If you don't pay enough of your taxes using one of these two methods, then you'll run the risk of having to pay the underpayment penalty. The penalty amount varies from year to year, but it's based on prevailing interest rates. Essentially, the penalty is designed to reimburse the IRS for your having effectively paid your taxes late, charging a rate that's close to what you might have paid if you'd taken out a loan to make tax payments in a more timely manner.

What the IRS did to lessen the penalty

The IRS has always given taxpayers some leeway in underpaying tax without owing a penalty. If your ending tax bill on your return is less than $1,000, then no penalty applies. In addition, if you've paid at least 90% of your tax for the year either through withholding or timely estimated tax payments, then there won't be a penalty.

The latest action from the IRS centers on that 90% requirement. For purposes of waiving the penalty, the IRS reduced that 90% figure to 85%. That'll give you a bit more room to have underpaid your taxes without facing the penalty.

IRS Commissioner Chuck Rettig explained the move. "We realize there were many changes that affected people last year," Rettig said, "and this penalty waiver will help taxpayers who inadvertently didn't have enough tax withheld."

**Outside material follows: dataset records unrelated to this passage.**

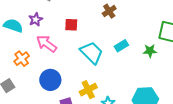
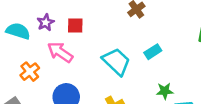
red square: (71, 25) -> (75, 26), moved
green star: (150, 51) -> (165, 91), moved

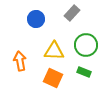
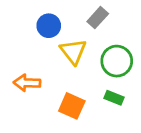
yellow triangle: (54, 51) -> (73, 52), moved, turned 50
orange arrow: (20, 61) -> (27, 83), turned -78

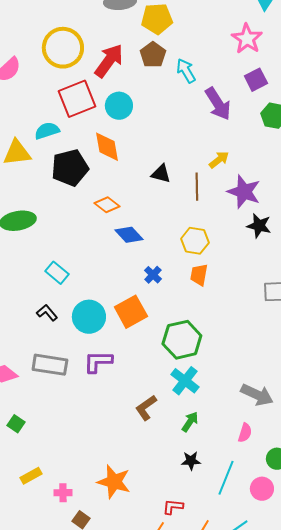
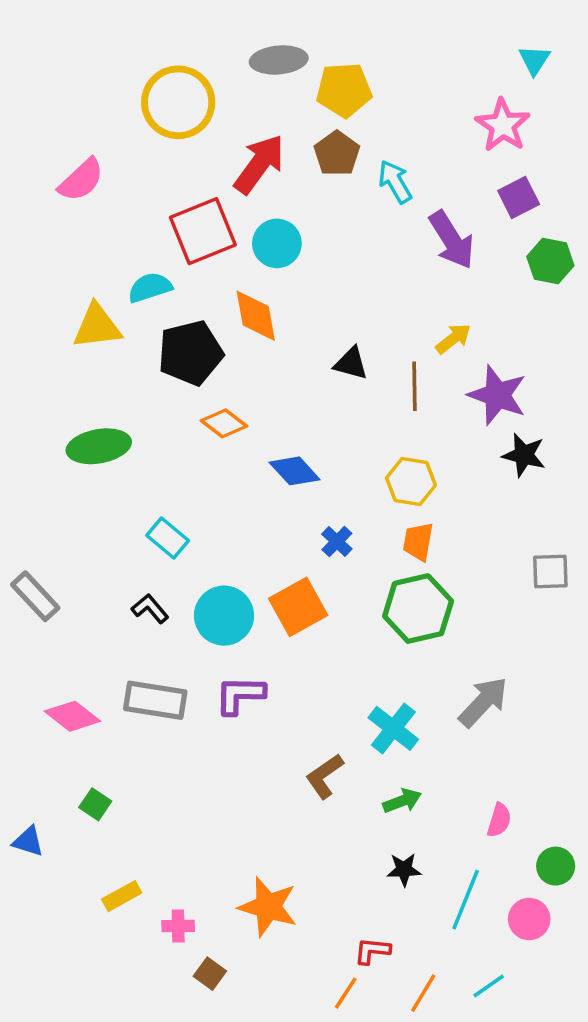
yellow circle: (63, 48) -> (178, 102), moved
orange diamond: (107, 205) -> (224, 423), moved
green hexagon: (182, 340) -> (418, 609), moved
gray arrow: (257, 395) -> (483, 702), moved, turned -72
green arrow: (190, 422) -> (402, 801), turned 35

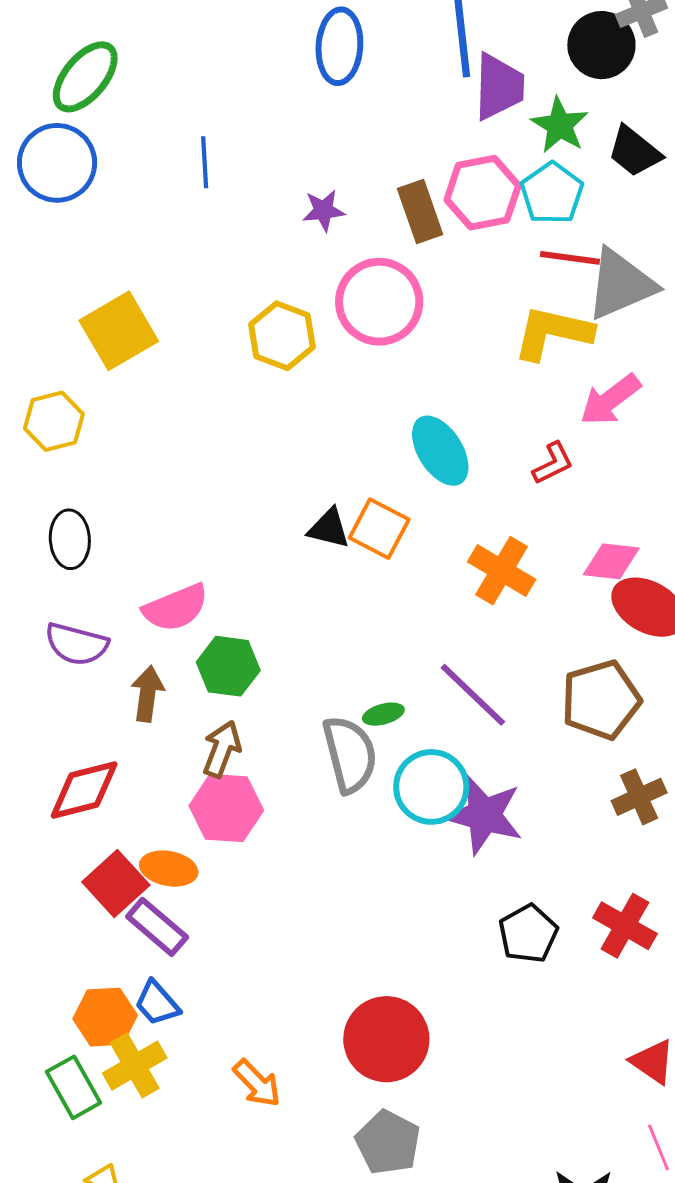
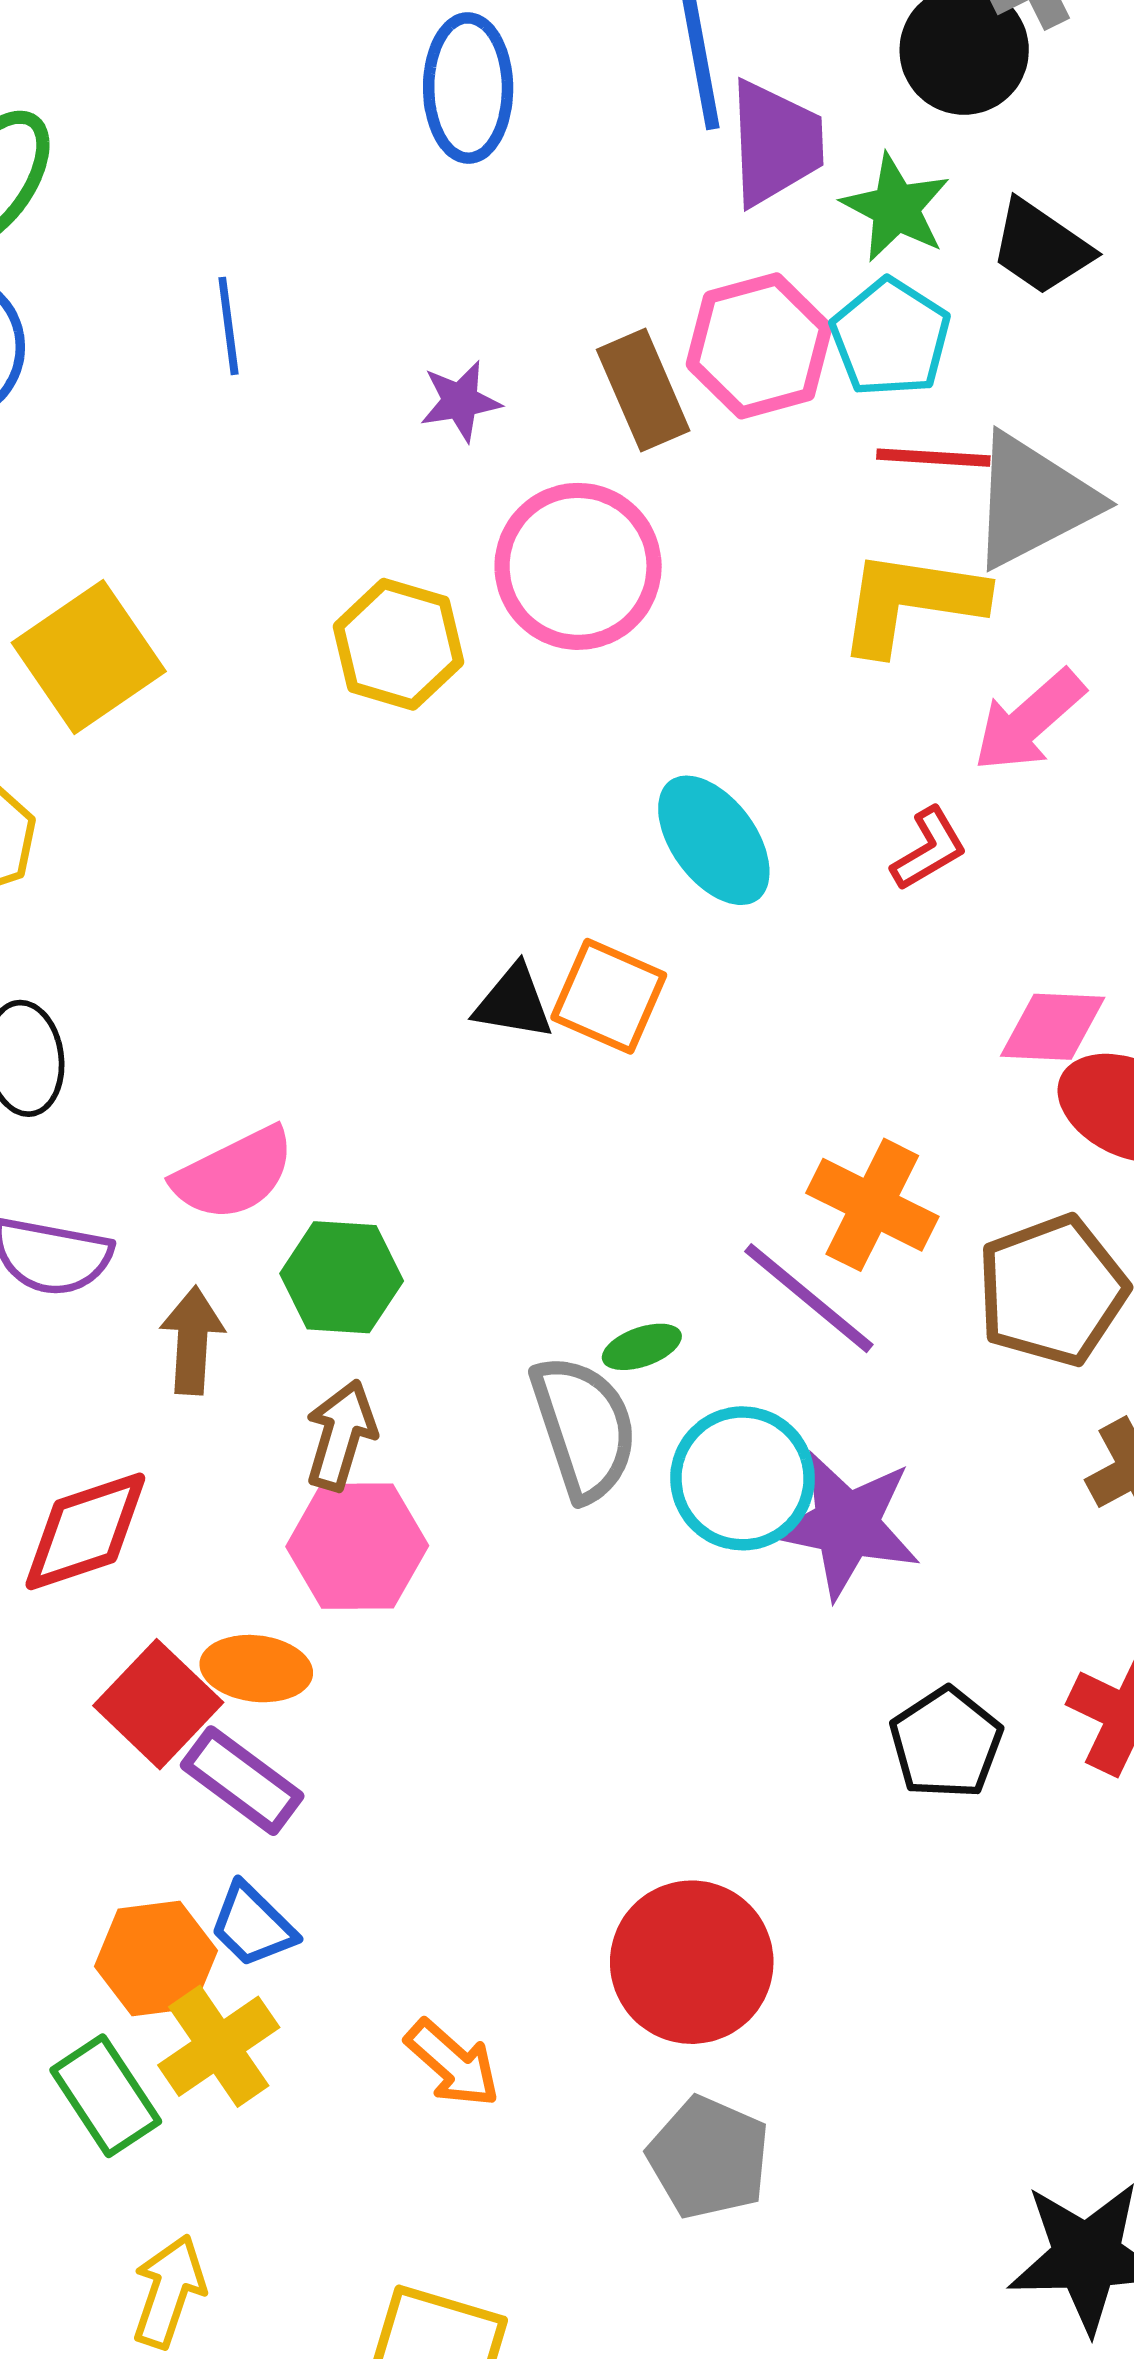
orange cross: (502, 571) -> (872, 1205), moved

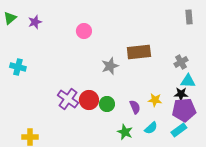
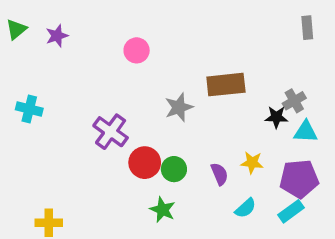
black star: (181, 94) -> (276, 117), moved
purple cross: (68, 99) -> (111, 132), moved
green star: (125, 132) -> (163, 210), moved

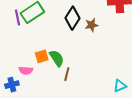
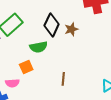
green semicircle: (57, 58) -> (39, 47), moved, turned 120
brown line: (67, 74) -> (63, 79), moved

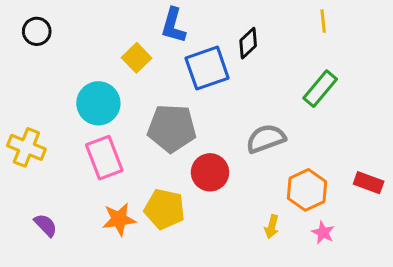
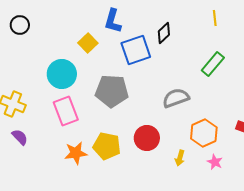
red circle: (210, 172) -> (147, 138), moved
purple semicircle: (46, 225) -> (20, 137), moved

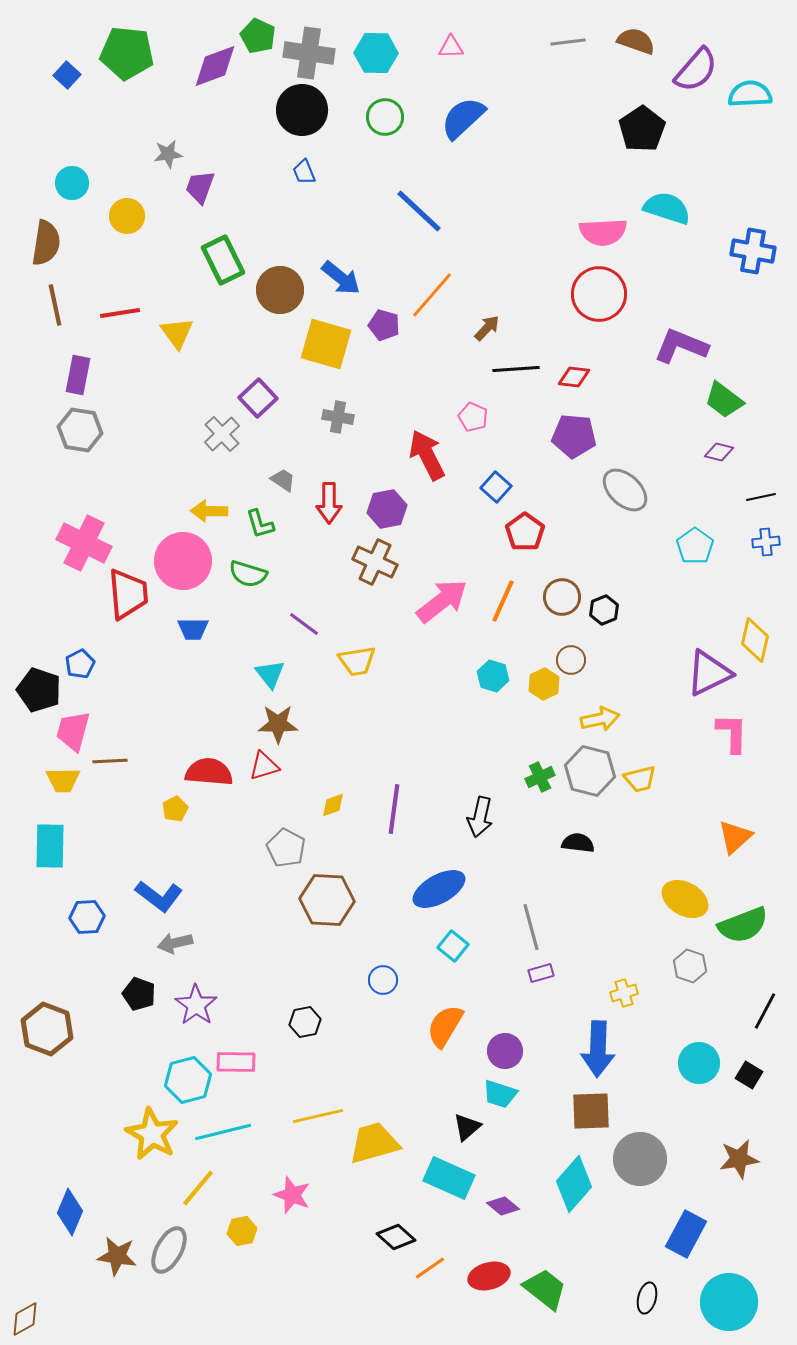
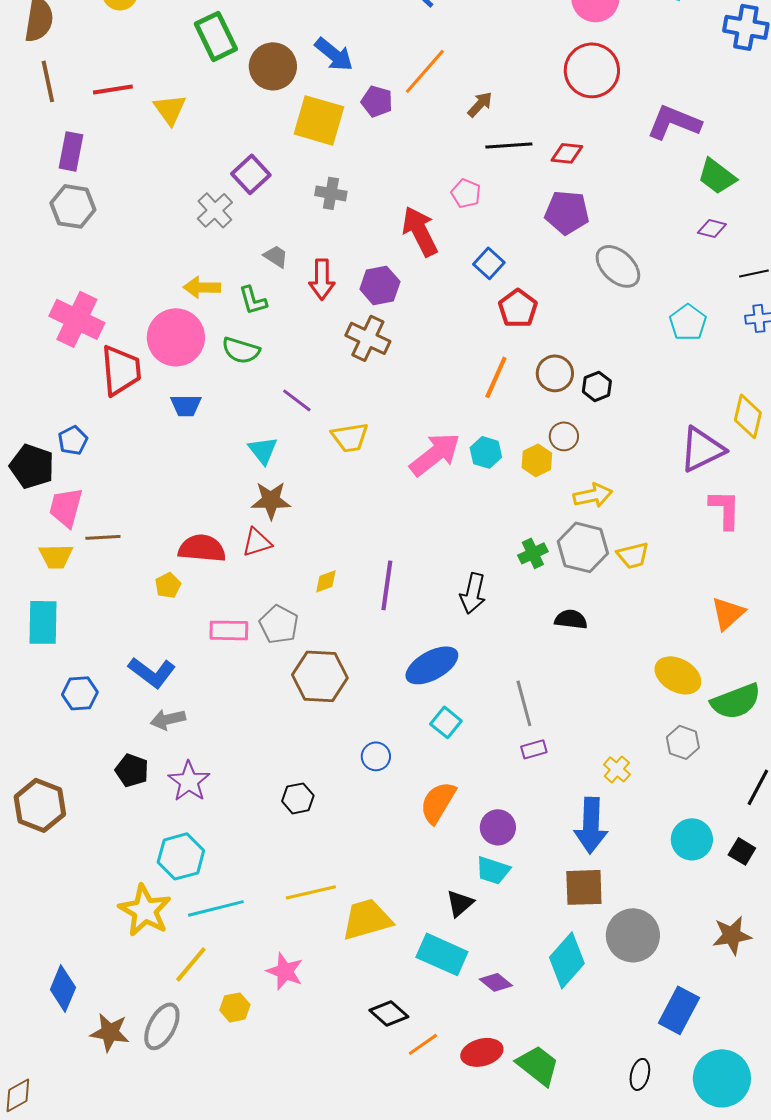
pink arrow: (442, 601) -> (435, 454), moved
yellow cross: (624, 993) -> (617, 769), turned -32
pink rectangle: (236, 1062) -> (229, 630), moved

Some tax commentators noted that the move might have come in response to some early-year changes to tax withholding tables that might have exacerbated the underpayment problem for some taxpayers. As soon as practicable after tax reform took effect, the IRS released new tax withholding tables for employers to follow. Yet there were some secondary impacts of tax reform that the withholding tables didn't entirely take into account, and that might have resulted in more taxpayers having too little tax withheld.

IRS taxes
A view of the Internal Revenue Service's headquarters March 24, 2016 in Washington, DC. BRENDAN SMIALOWSKI/AFP/Getty Images

Another way to escape penalties

The IRS move leaves unchanged another way that taxpayers can avoid paying a penalty. Regardless of what you owe for the 2018 tax year, most taxpayers can escape the underpayment penalty if they show their withholding and estimated payments were at least 100% of their tax bill for the 2017 tax year. Those whose income exceeds $150,000 have a higher threshold of 110% of their previous-year tax bill.

That exception allows those who see a big, unexpected jump in their tax liability not to have to pay a penalty on top of it. That prevents adding insult to the injury of the higher taxes themselves.

How to handle your taxes for 2019

The IRS waiver is a one-time break, though, so if it turns out that you needed this break to avoid paying a penalty this year, make sure to take care of the problem early in 2019 so it doesn't come up again this time next year. Whether you boost your withholding or start paying quarterly estimates, it's not hard to take steps that will keep you from ever having to pay penalties to the IRS.